Dita, bardzo Ci współczuję takiego nastawienia innych wobec Ciebie. Sam wiem jak czasem niektórzy nie potrafią zrozumieć wegetarianizmu. Pewnie łatwiej by im było pogodzić się z ateizmem czy homoseksualizmem niż tylko wykluczeniem mięsa z diety. Powinnaś porozmawiać z wychowawczynią, ewentualnie powiedzieć rodzicom żeby zareagowali. Dla mnie to jest przejaw wrogości bo jak miałby babce przeszkadzać czyjaś dieta?
wciąż raczkuję w temacie wegetarianizmu 🙂
Właśnie też tego nie rozumiem. Chyba chodziło nauczycielce o to, ze tam będzie jedna kuchnia, a ktoś nie będzie osobno dla mnie gotował, jak będzie np. zupa na kości czy coś takiego.
Wiesz, chyba to zostawię, nie chcę robić jakiejś afery, może z czasem to zaakceptują.
Dita, ja bym nie odpuszczala. A co ty, gorsza jestes? nie! To, ze nie jesz miesa wyklucza cie ze szkonego zycia? Nie! A co, gdy ktos jest np. ulczulony na bialko? I nie moze jesc np platkow... Tez nie moze nigdzie jechac? Bez sensu. Mysle, ze ty lub twoi rodzice powinni zareagowac...
P.S.
Usmiechaj sie, kiedy tylko mozesz. To najlepsze lekarstwo na wszystko:)
Ech, ludzie bywają dziwni.
Może trzeba było coś zrobić, ale przed wycieczką. odbyła się tydzień temu, więc teraz to już sensu nie ma większego. Po prostu trochę przykro było, bo sama problemu nie widziałam. A że było mało miejsc, więc wzięli kogoś innego na moje miejsce (bo to nie była wycieczka na którą wszyscy jechali, tylko wybrani, za jakieś tam wyróżnienia)
Myślę że tydzień na surówkach, ziemniakach czy chociażby kaszach da się spokojnie wyżyć bez żadnego uszczerbku na zdrowiu. W dodatku myślę, że będziesz miała tam również dostęp do różnych owoców. Nie powinnaś więc się niepokoić.

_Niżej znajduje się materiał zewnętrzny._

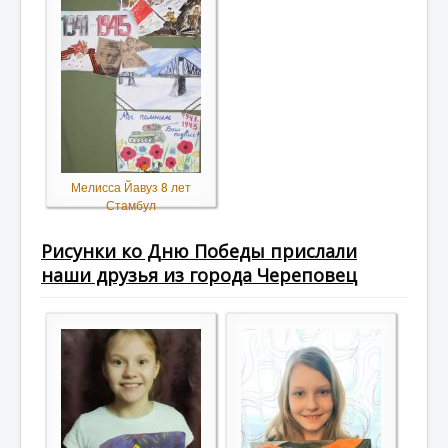
Мелисса Йавуз 8 лет
Стамбул
Рисунки ко Дню Победы прислали
наши друзья из города Череповец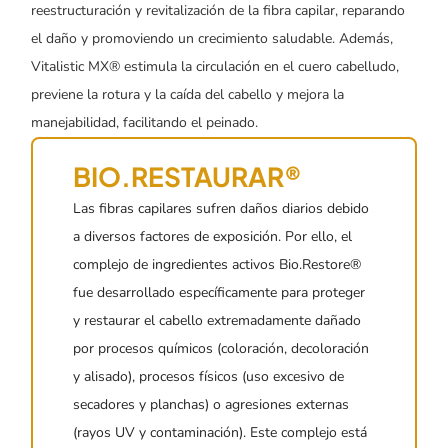
reestructuración y revitalización de la fibra capilar, reparando
el daño y promoviendo un crecimiento saludable. Además,
Vitalistic MX® estimula la circulación en el cuero cabelludo,
previene la rotura y la caída del cabello y mejora la
manejabilidad, facilitando el peinado.
BIO.RESTAURAR®
Las fibras capilares sufren daños diarios debido
a diversos factores de exposición. Por ello, el
complejo de ingredientes activos Bio.Restore®
fue desarrollado específicamente para proteger
y restaurar el cabello extremadamente dañado
por procesos químicos (coloración, decoloración
y alisado), procesos físicos (uso excesivo de
secadores y planchas) o agresiones externas
(rayos UV y contaminación). Este complejo está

Szkoda tylko, że okłamałaś rodziców. Rodzice pomyślą, że jesteś niekonsekwentna i że wegetarianizm jest dla Ciebie wyłącznie chwilową zachcianką, którą można w każdej chwili zmienić.
Zupy? Gotowali dla ciebie oddzielnie bez mięsa?

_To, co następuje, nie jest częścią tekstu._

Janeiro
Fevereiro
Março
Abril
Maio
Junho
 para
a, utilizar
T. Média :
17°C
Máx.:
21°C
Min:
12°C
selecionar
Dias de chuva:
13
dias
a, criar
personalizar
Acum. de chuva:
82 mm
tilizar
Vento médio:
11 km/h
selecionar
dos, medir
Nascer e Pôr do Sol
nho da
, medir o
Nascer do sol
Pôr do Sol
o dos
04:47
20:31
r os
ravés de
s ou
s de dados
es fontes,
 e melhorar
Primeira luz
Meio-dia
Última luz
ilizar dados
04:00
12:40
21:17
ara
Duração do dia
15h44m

Ja wyjechałam na tydzień do Włoch samochodem. Jakaś masakra.. nawet sałatki nie można zamówić, bo jak "bez mięsa", to z rybą.. Wszędzie mi proponowali smażony ser :rotfl:
Przeżyłam. Na budyniach, jogurtach sojowych, owocach i ciastkach. 😎
Wiecie, w sierpniu wyjeżdżam na duży zlot ludu, ok. 10 tys. osób i całe szczęście mogłam zaznaczyć "dietę wegetariańską", zobaczymy co tam będą mieli dla towarzyszy wegetarian. Ale i tak uważam, że tydzień-dwa można przeżyć poza domem. Przecież nie oszukujmy się - niecodziennie się zdarza zjeść porządne śniadanie, obiad i kolację, nieprawdaż?
post ten wyraża opinię użytkownika w dniu dzisiejszym i nie może być użyty przeciwko niemu w dniu jutrzejszym ani żadnym innym.